A dumb question about Distinct - I posted this in the wrong forum earlier by mistake

  • I have a table called DGUsers. This table has a primary key of UserID. I have another table called Orders that has a field called UserID. I need to get a list of the DG Users that have placed orders. It seemed pretty easy. I therefore wrote the following query which seems to work. Something was bothering me about the query so I started to poke around the internet. I read a little about multi column query problems using distinct. Now I am not sure if the query is correct. Can anyone tell me if my query is correct or not?

    Select Distinct(DG.UserID)

    , DG.UserName

    , DG.LastName

    , DG.FirstName

    From DGUsers DG

    Join Orders O

    On O.UserID = DG.UserID

    Order by DG.UserID

    Thanks

    ps. I originally posted this under the Sql server 2000 newbies forum by mistake. Sorry.

  • Try this...

    Select Distinct(DG.UserID)

    , DG.UserName

    , DG.LastName

    , DG.FirstName

    From DGUsers DG

    where DG.UserID in (select UserId from Orders)

    Order by DG.UserID

    Gail, I think I missed it completely. I removed the distinct from the second query now..

    The_SQL_DBA
    MCTS

    "Quality is never an accident; it is always the result of high intention, sincere effort, intelligent direction and skillful execution; it represents the wise choice of many alternatives."

  • Distinct is not a function, it does not take parameters. What you have written is completely equivalent to this

    Select Distinct

    DG.UserID

    , DG.UserName

    , DG.LastName

    , (DG.FirstName)

    From DGUsers DG

    Inner Join Orders O On O.UserID = DG.UserID

    Order by DG.UserID

    Brackets are allowed around any column name, which is why your original syntax does not give any errors. Distinct applies to the sll columns and ensures that there are no duplicate rows.

    If all you're trying to do is find customers with orders, don't join the orders table in, just use EXISTS or IN.

    SELECT DG.UserID, DG.UserName, DG.LastName, DG.FirstName

    FROM DGUsers DG

    WHERE DG.UserID IN (SELECT O.UserID FROM Orders O)

    Or

    SELECT DG.UserID, DG.UserName, DG.LastName, DG.FirstName

    FROM DGUsers DG

    WHERE EXISTS (SELECT 1 FROM Orders O WHERE O.UserID = DG.UserID)

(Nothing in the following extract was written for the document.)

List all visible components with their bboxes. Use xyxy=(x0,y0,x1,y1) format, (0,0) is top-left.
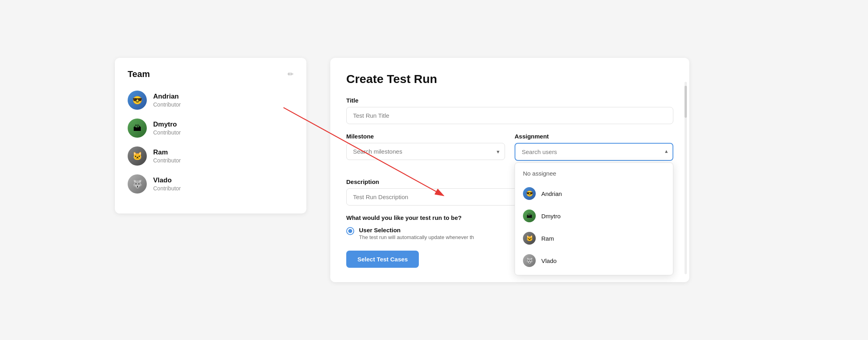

    Those two are completely equivalent.

    http://sqlinthewild.co.za/index.php/2010/01/12/in-vs-inner-join/

    http://sqlinthewild.co.za/index.php/2009/08/17/exists-vs-in/

    Gail Shaw
    Microsoft Certified Master: SQL Server, MVP, M.Sc (Comp Sci)
    SQL In The Wild: Discussions on DB performance with occasional diversions into recoverability

    We walk in the dark places no others will enter
    We stand on the bridge and no one may pass
  • The_SQL_DBA (1/25/2010)


    Select Distinct(DG.UserID)

    , DG.UserName

    , DG.LastName

    , DG.FirstName

    From DGUsers DG

    where DG.UserID in (select distinct UserId from Orders)

    Order by DG.UserID

    Huh? That's senseless and worse than the original post.

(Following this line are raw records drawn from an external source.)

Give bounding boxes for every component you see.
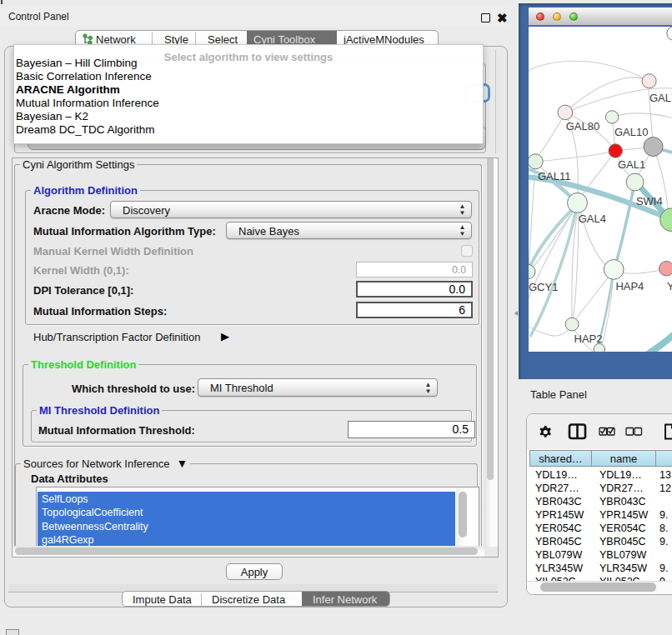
svg-text:GAL4: GAL4 (579, 212, 606, 225)
svg-text:GAL80: GAL80 (566, 120, 599, 132)
svg-text:GAL7: GAL7 (649, 92, 672, 104)
svg-text:GAL1: GAL1 (618, 158, 645, 171)
svg-text:HAP2: HAP2 (574, 332, 603, 345)
svg-text:GAL11: GAL11 (538, 170, 571, 182)
svg-text:SWI4: SWI4 (636, 195, 663, 208)
svg-text:Y: Y (667, 280, 672, 292)
svg-text:GCY1: GCY1 (529, 281, 558, 293)
svg-text:GAL10: GAL10 (614, 126, 648, 138)
svg-text:HAP4: HAP4 (615, 280, 644, 292)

    Firstly, you haven't fixed the 'distinct is not a function problem'.

    Secondly IN ignores duplicates. There's no difference between IN (1,2,3) and IN (1,1,1,1,2,3,3,3,3,3,3), so why force SQL to expend the cost of the Distinct?

    Third, once you remove the INNER JOIN, there's no reason for distinct in the outer query

    Gail Shaw
    Microsoft Certified Master: SQL Server, MVP, M.Sc (Comp Sci)
    SQL In The Wild: Discussions on DB performance with occasional diversions into recoverability

    We walk in the dark places no others will enter
    We stand on the bridge and no one may pass
  • GilaMonster (1/25/2010)


    Distinct is not a function, it does not take parameters. What you have written is completely equivalent to this

    Select Distinct

    DG.UserID

    , DG.UserName

    , DG.LastName

    , (DG.FirstName)

    From DGUsers DG

    Inner Join Orders O On O.UserID = DG.UserID

    Order by DG.UserID

    Brackets are allowed around any column name, which is why your original syntax does not give any errors. Distinct applies to the sll columns and ensures that there are no duplicate rows.

    If all you're trying to do is find customers with orders, don't join the orders table in, just use EXISTS or IN.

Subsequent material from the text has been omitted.